Tax Reform

Our federal tax system needs a fundamental overhaul to ensure that it works for families and businesses, and supports long-term economic growth. I have long advocated that reform of the tax code should be built around a few relatively simple principles. 

First, any changes in the code must protect poor families and the middle class. I fully support the goal of broadening the tax base and lowering rates, but it should go without saying that this process cannot result in an increase in the tax burden for lower and middle-income Americans. 

Second, tax reform must raise revenue. Our budget deficit is simply too large to be closed through spending cuts alone. Republicans and Democrats, liberals and conservatives, have acknowledged the fact that without revenue as a percentage of Gross Domestic Product eclipsing the 20% mark, we can never fairly balance our budget.

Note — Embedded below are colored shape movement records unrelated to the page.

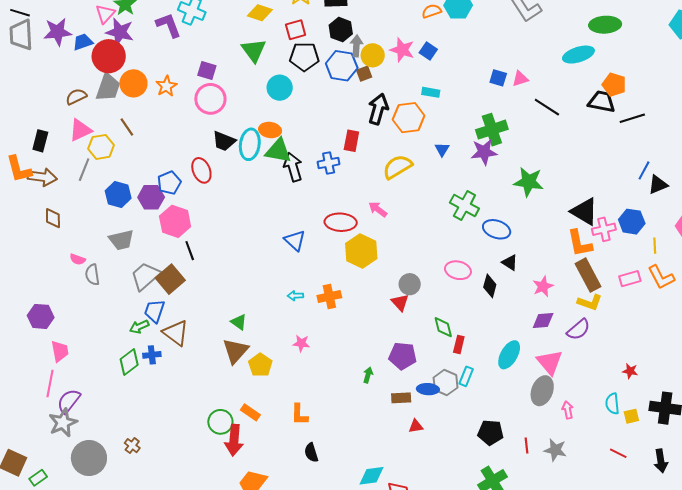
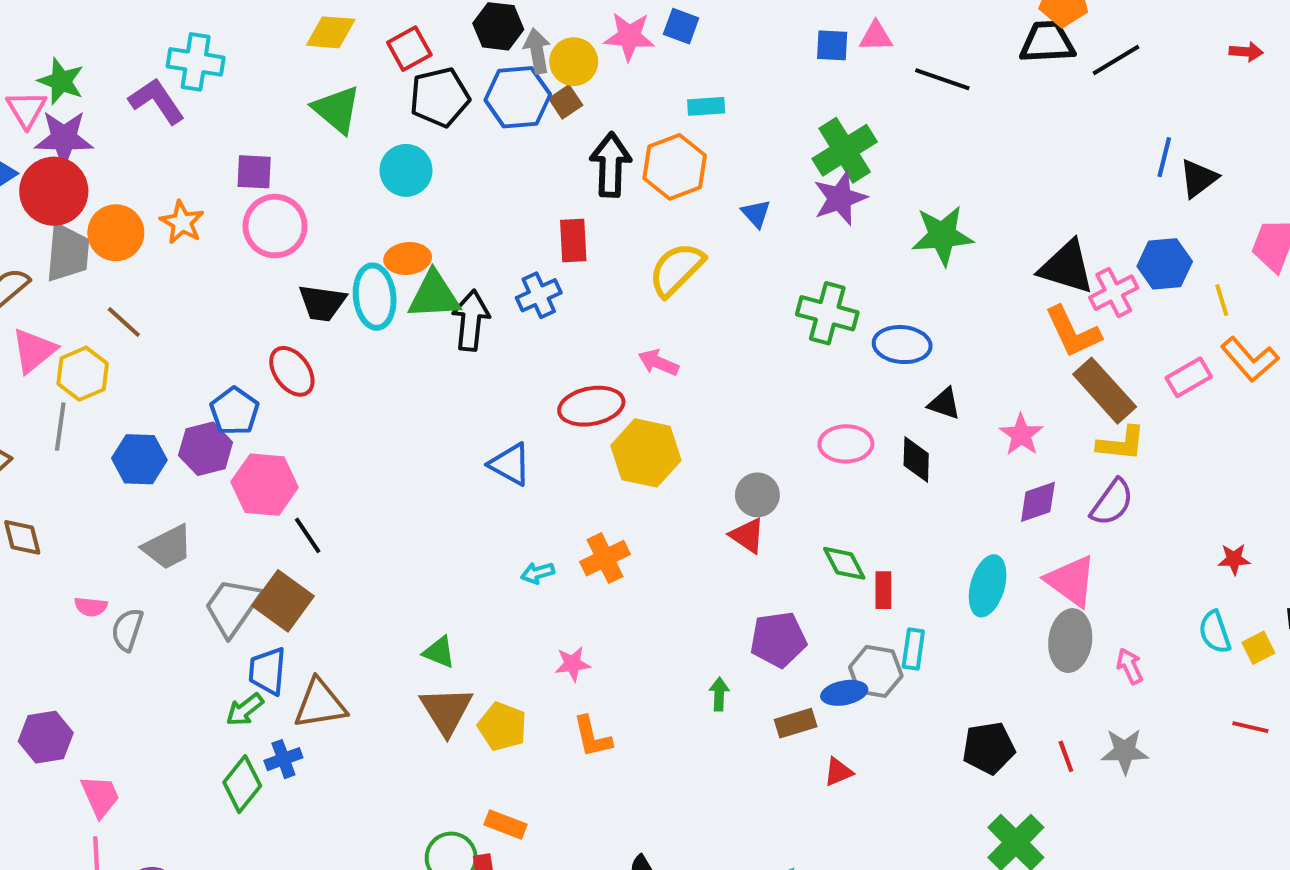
pink triangle: (520, 79) -> (876, 36), turned 30
black arrow: (293, 167) -> (471, 320), turned 36
gray semicircle: (92, 275) -> (127, 630), turned 40
brown triangle: (176, 333) -> (320, 704), turned -32
orange L-shape: (299, 414) -> (592, 737), moved

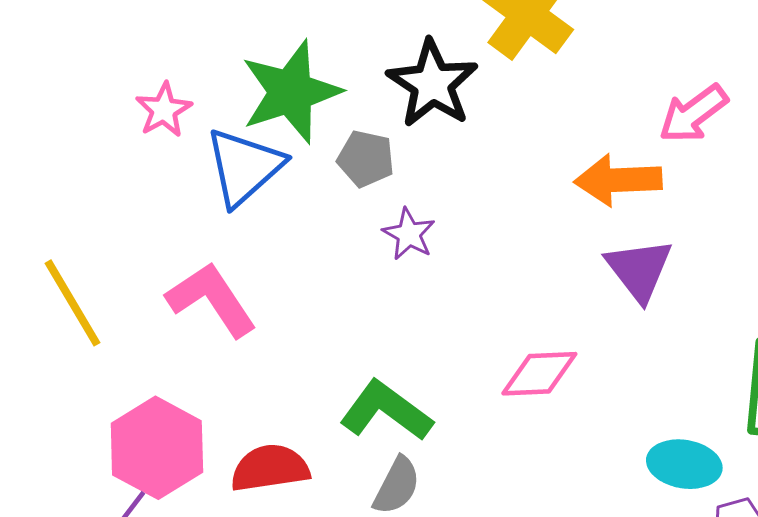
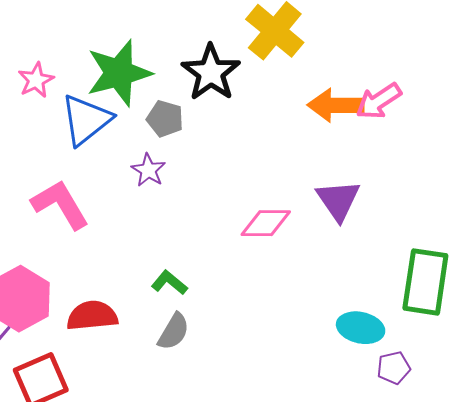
orange arrow: (618, 180) -> (336, 105), moved
purple star: (409, 234) -> (148, 170), moved
pink diamond: (539, 374) -> (266, 223), moved
green L-shape: (386, 411) -> (169, 283), size x0.6

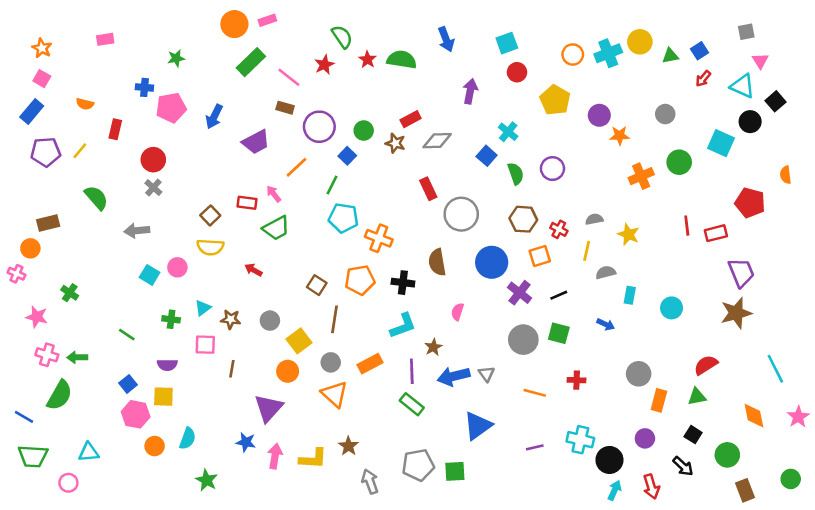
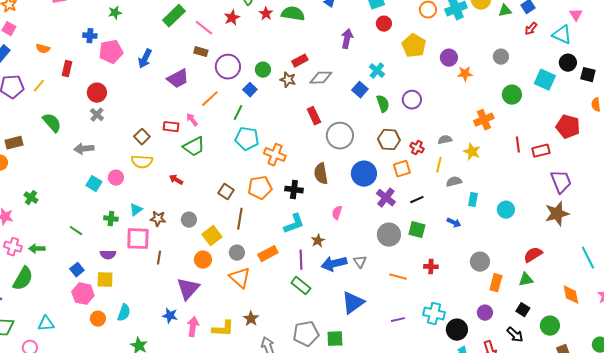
black square: (775, 101) -> (588, 75), moved, turned -35
orange cross: (641, 176) -> (484, 120), moved
pink square: (205, 345) -> (138, 239), size x1.4

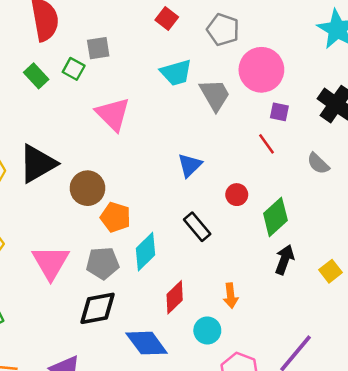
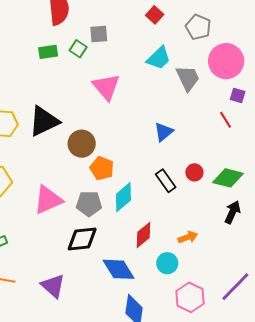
cyan trapezoid: (176, 73) -> (159, 58), turned -32
green rectangle: (36, 76) -> (48, 52), turned -60
red circle: (237, 195) -> (194, 172), moved
green diamond: (275, 217) -> (228, 178), turned 52
pink triangle: (51, 262) -> (48, 200), turned 32
orange arrow: (231, 296) -> (188, 237), turned -108

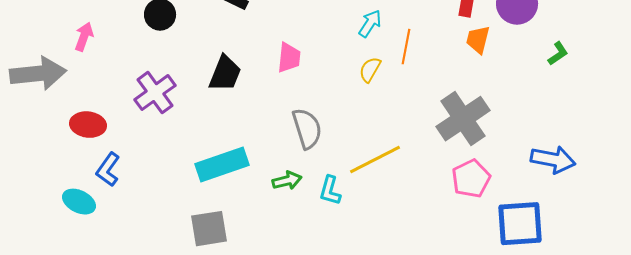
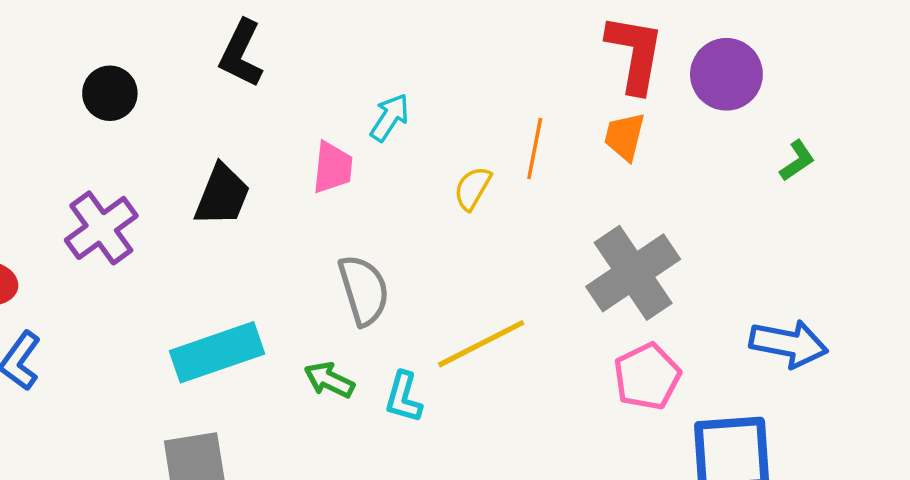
cyan arrow: (370, 24) -> (390, 117), moved
orange trapezoid: (478, 40) -> (625, 136), moved
green arrow: (287, 181) -> (329, 380), turned -140

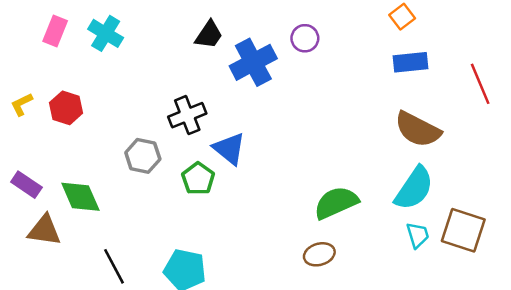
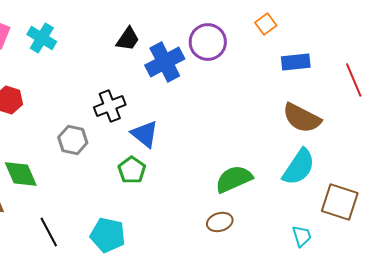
orange square: (402, 17) -> (266, 24), moved
purple circle: (305, 38) -> (208, 42), size x1.6
green pentagon: (198, 179) -> (132, 170), moved
cyan trapezoid: (418, 235) -> (302, 236), moved

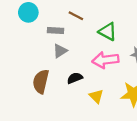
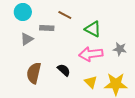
gray triangle: (60, 51) -> (27, 39), moved
black semicircle: (75, 78) -> (64, 70), turned 64
yellow triangle: (96, 96) -> (91, 82), moved

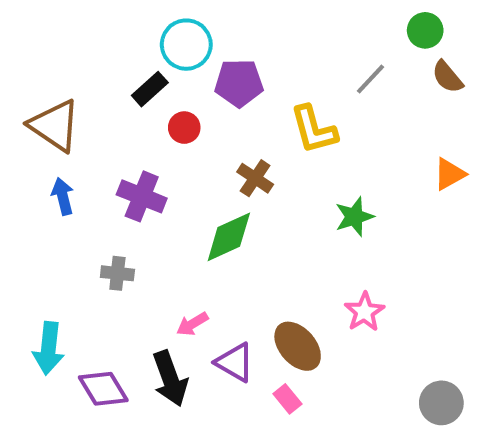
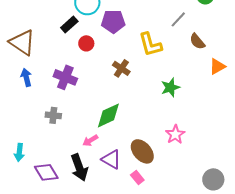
brown semicircle: (447, 77) -> (197, 41), moved
green diamond: (229, 237) -> (108, 115), moved
cyan arrow: (49, 348) -> (19, 152), size x0.7

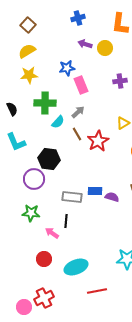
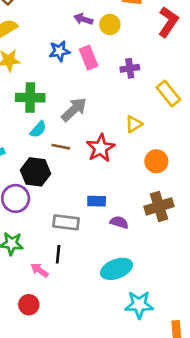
pink rectangle: (81, 85) -> (89, 58), moved
gray arrow: (78, 112) -> (74, 109), size x1.5
cyan semicircle: (58, 122) -> (38, 129), moved
brown line: (77, 134) -> (61, 147), moved, turned -48
blue rectangle: (95, 191) -> (97, 201), moved
cyan ellipse: (76, 267) -> (117, 269), moved

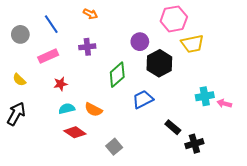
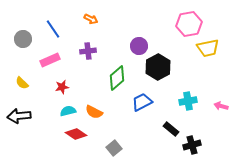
pink hexagon: (174, 19) -> (189, 24), moved
yellow trapezoid: (192, 44) -> (208, 48), moved
cyan cross: (205, 96) -> (188, 101), moved
black arrow: (16, 114) -> (19, 116), turned -125

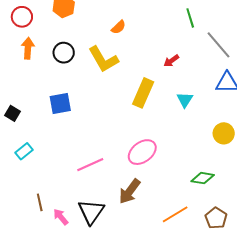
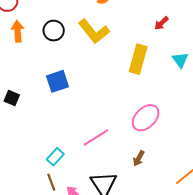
cyan rectangle: (24, 151) -> (55, 157), moved
brown arrow: (130, 191) -> (139, 158), size x0.6

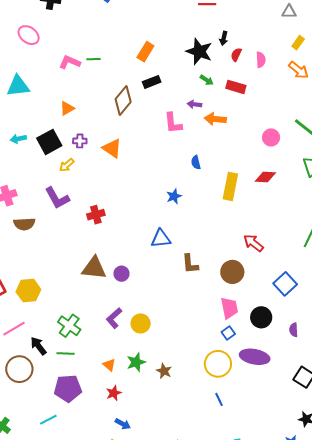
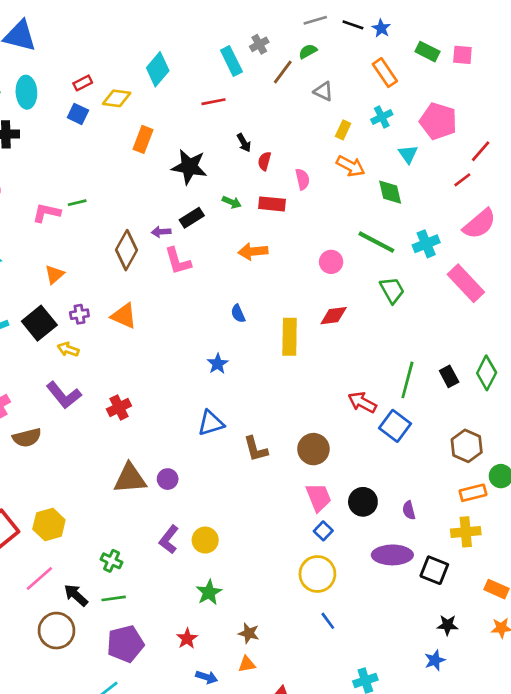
gray triangle: (289, 12) -> (323, 91), turned 35
black arrow: (224, 38) -> (244, 143), turned -32
black star: (199, 51) -> (189, 167), moved
orange rectangle: (145, 52) -> (143, 139), moved
pink semicircle: (261, 60) -> (302, 179), moved
black rectangle: (152, 82) -> (192, 218), moved
purple arrow: (194, 104) -> (161, 232), moved
pink L-shape: (173, 123) -> (178, 261), moved
yellow arrow: (67, 165) -> (68, 349), turned 70
red arrow: (253, 243) -> (362, 402), moved
blue square: (285, 284) -> (395, 426), moved
green cross: (69, 326) -> (112, 561), size x0.7
purple ellipse: (255, 357) -> (392, 555), moved
orange triangle: (109, 365) -> (247, 664), moved, turned -40
brown star: (164, 371) -> (249, 633), moved

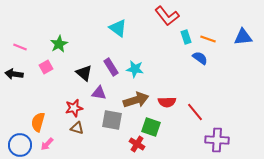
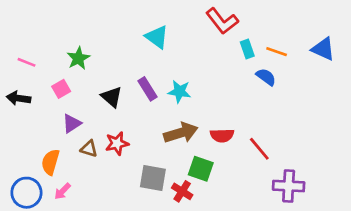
blue triangle: (243, 37) -> (323, 49), turned 30
purple triangle: (99, 93) -> (72, 123), moved, turned -42
red star: (74, 108) -> (117, 143), moved
gray square: (112, 120) -> (153, 178), moved
brown triangle: (77, 128) -> (89, 149), moved

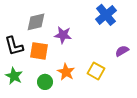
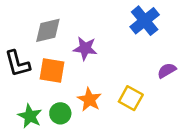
green star: (14, 76) -> (30, 116), moved

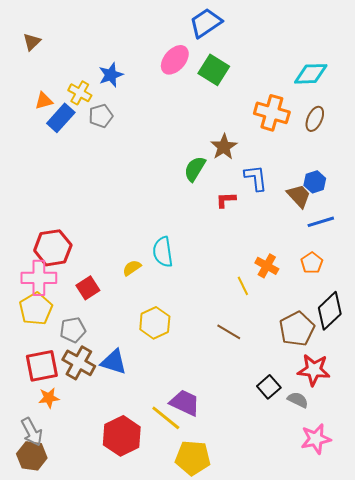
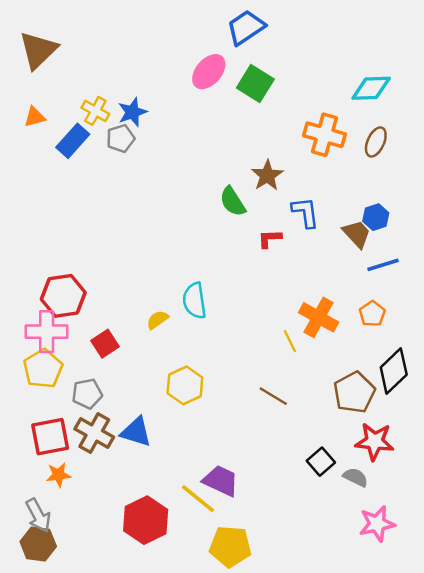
brown triangle: (32, 42) -> (38, 50), size x1.8
blue star: (111, 75) -> (132, 112), moved
orange triangle: (44, 101) -> (35, 117), moved
green semicircle: (195, 169) -> (233, 202), turned -64
orange cross: (267, 266) -> (319, 317), size x1.4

Third, tax reform should simplify the code, and tax incentives that no longer serve our economic interests should be the first to go. For instance, high oil prices mean that tax breaks for production are totally unnecessary and counterproductive. Similarly, the large gap between rates on capital gains and ordinary income can no longer be justified when capital gains rates are applied equally for investment in both domestic and foreign markets.

Unfortunately, the Republican tax plan that was signed into law by the president meets none of these principles - it raises the deficit by $1.4 trillion over the next ten years, it leaves our tax code riddled with loopholes, and it is loaded with giveaways for billionaires and wealthy corporations. Meager tax breaks for middle and low-income families expire after just three years, while the giant cuts for the wealthiest Americans remain. The law also specifically hurts families in Connecticut by eliminating or capping popular deductions on state and local taxes and mortgage interest payments. Ultimately the law is a bad deal for our state.

I truly believe our tax code should be simplified and restructured in a way that gets rid of unfair loopholes and levels the playing field for workers and small businesses. Despite this setback, I will keep working toward that goal.